While the Democratic Alliance (DA) welcomes yesterday’s announcement by President Cyril Ramaphosa that the Special Covid-19 Social Relief of Distress (SRD) grant of R350 would be extended for another three months - the reality is that the previous seven months of this grant has been a complete mess.
There is little doubt that the intention behind the grant was laudable, however, the implementation was chaotic from the start. Potential beneficiaries had to wait for months to find out if their applications had been approved, while others have still not received a cent. Beneficiaries who were lucky enough to receive grants at the start of SRD implementation, have since been removed from the list for seemingly arbitrary reasons.
That’s if they were even able to apply for the grant. The partial capacitation of South African Social Security Agency (SASSA) offices and the exclusively online application process excluded multitudes of potential beneficiaries from applying. Little were seen of the promised volunteers with special equipment that were supposed to assist applicants. A backlog of thousands of emails and phone calls received daily meant that citizens were effectively stonewalled by SASSA at almost every point.

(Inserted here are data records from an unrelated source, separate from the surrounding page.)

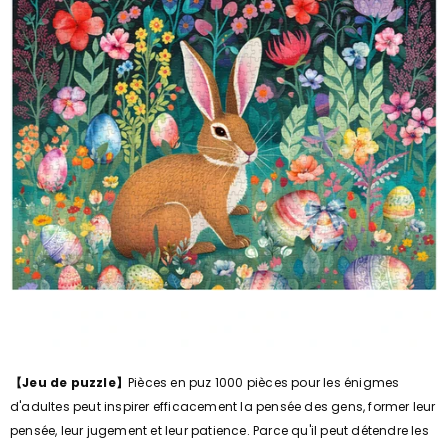
【Jeu de puzzle】
Pièces en puz 1000 pièces pour les énigmes
d'adultes peut inspirer efficacement la pensée des gens, former leur
pensée, leur jugement et leur patience. Parce qu'il peut détendre les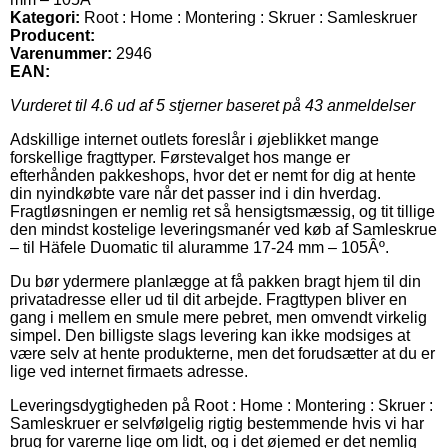
Kategori:
Root : Home : Montering : Skruer : Samleskruer
Producent:
Varenummer:
2946
EAN:
Vurderet til
4.6
ud af 5 stjerner baseret på
43
anmeldelser
Adskillige internet outlets foreslår i øjeblikket mange
forskellige fragttyper. Førstevalget hos mange er
efterhånden pakkeshops, hvor det er nemt for dig at hente
din nyindkøbte vare når det passer ind i din hverdag.
Fragtløsningen er nemlig ret så hensigtsmæssig, og tit tillige
den mindst kostelige leveringsmanér ved køb af Samleskrue
– til Häfele Duomatic til aluramme 17-24 mm – 105Âº.
Du bør ydermere planlægge at få pakken bragt hjem til din
privatadresse eller ud til dit arbejde. Fragttypen bliver en
gang i mellem en smule mere pebret, men omvendt virkelig
simpel. Den billigste slags levering kan ikke modsiges at
være selv at hente produkterne, men det forudsætter at du er
lige ved internet firmaets adresse.
Leveringsdygtigheden på Root : Home : Montering : Skruer :
Samleskruer er selvfølgelig rigtig bestemmende hvis vi har
brug for varerne lige om lidt, og i det øjemed er det nemlig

While SASSA seems to have the situation in hand on paper, the truth is that millions of people have suffered and starved during the extended Covid-19 lockdown period due to the agency’s ineptitude.

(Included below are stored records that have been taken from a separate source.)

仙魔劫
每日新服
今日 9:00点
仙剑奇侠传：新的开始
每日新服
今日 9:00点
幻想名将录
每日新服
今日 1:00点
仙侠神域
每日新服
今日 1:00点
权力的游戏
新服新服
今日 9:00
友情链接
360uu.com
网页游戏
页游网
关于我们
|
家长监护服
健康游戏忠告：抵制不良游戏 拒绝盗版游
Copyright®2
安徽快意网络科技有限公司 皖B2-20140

The President likes to make speeches about how many people have benefited from government’s various stimulus packages and projects during the lockdown. His words are far removed from the lived reality of millions of South Africans every day. It fails to understand the desperation of the dozens of people who contact the DA every day without a scrap or a crumb to eat in their homes. By the time they contact us, they had been without food for days, sometimes weeks.
What the Department of Social Development (DSD) and SASSA seem to consistently ignore is that their impotence directly affects the lives of those most vulnerable in South Africa. They affect the lives of children, the elderly, those with disabilities and their loved ones. They affect the lives of the desperate and needy who for whatever reason are not able to fend for themselves at the moment. And in this crisis SASSA showed its rotten core.